Keywords

1 Introduction

In the Internet era, recommender systems have found their way into various business applications, such as e-commerce, online advertising, and social media. Recently, sequential recommendation has emerged as the mainstream approach for next-item recommendation. Learning a user’s latent intentions from his/her temporally ordered interactions lies in the core of sequential recommendation. In real-world scenarios, a user normally exhibits multiple intentions in his/her historical interactions. To this end, some very recent studies [4, 7, 10] have started to explore a user’s multiple latent intentions in different ways.
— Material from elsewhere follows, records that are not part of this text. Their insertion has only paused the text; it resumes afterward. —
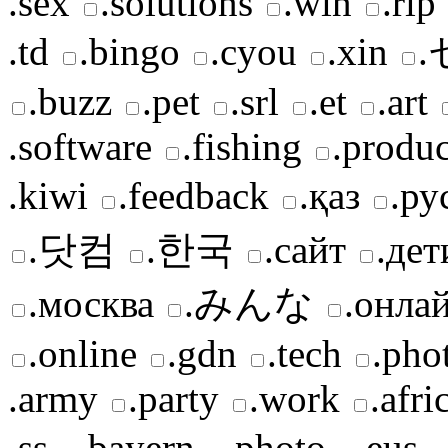
.sex
.solutions
.win
.rip
.td
.bingo
.cyou
.xin
.buzz
.pet
.srl
.et
.art
.software
.fishing
.produc
.kiwi
.feedback
.қаз
.ру
.닷컴
.한국
.сайт
.дет
.москва
.みんな
.онла
.online
.gdn
.tech
.pho
.army
.party
.work
.afri
.ss
.bayern
.photo
.eus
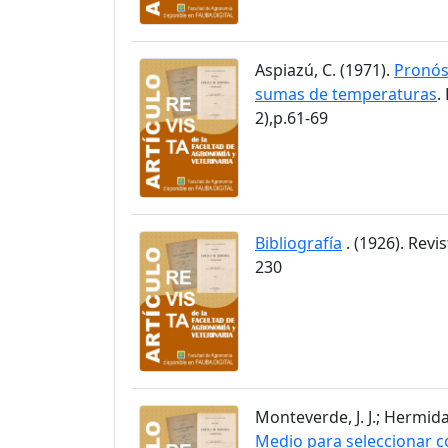
Aspiazú, C. (1971).
Pronós
sumas de temperaturas
.
2),p.61-69
Bibliografía
. (1926). Revi
230
Monteverde, J. J.; Hermida
Medio para seleccionar c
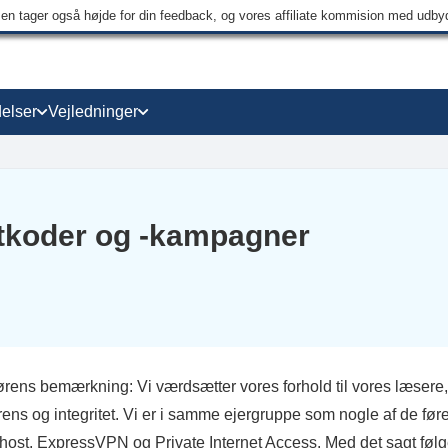
men tager også højde for din feedback, og vores affiliate kommision med udb
elser
Vejledninger
tkoder og -kampagner
rens bemærkning: Vi værdsætter vores forhold til vores læsere, 
rens og integritet. Vi er i samme ejergruppe som nogle af de fø
ost, ExpressVPN og Private Internet Access. Med det sagt følg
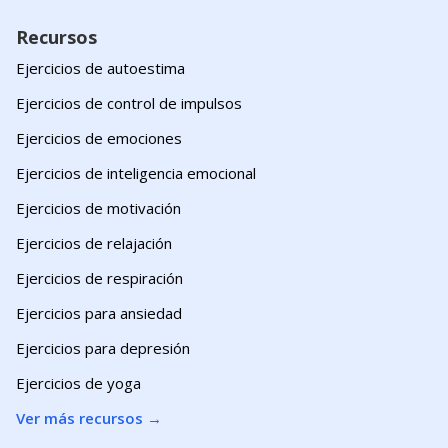
Recursos
Ejercicios de autoestima
Ejercicios de control de impulsos
Ejercicios de emociones
Ejercicios de inteligencia emocional
Ejercicios de motivación
Ejercicios de relajación
Ejercicios de respiración
Ejercicios para ansiedad
Ejercicios para depresión
Ejercicios de yoga
Ver más recursos
→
While these studies have confirmed that modeling a user’s multiple intentions is a rewarding research direction, we argue that they still suffer from two major limitations. First, they largely neglect the dynamic evolution of individual intentions. While previous studies emphasize the extraction of multiple intentions from user interaction sequences, they overlook the benefits of modeling the dynamic evolution of each individual intention, which is essential for next-item recommendation. Second, modeling a user’s intention to interact with an item as a weighted sum of multiple intentions is counter-intuitive. While a user exhibits multiple intentions in his/her historical interaction sequence, the interaction with a particular item is usually driven by a single intention.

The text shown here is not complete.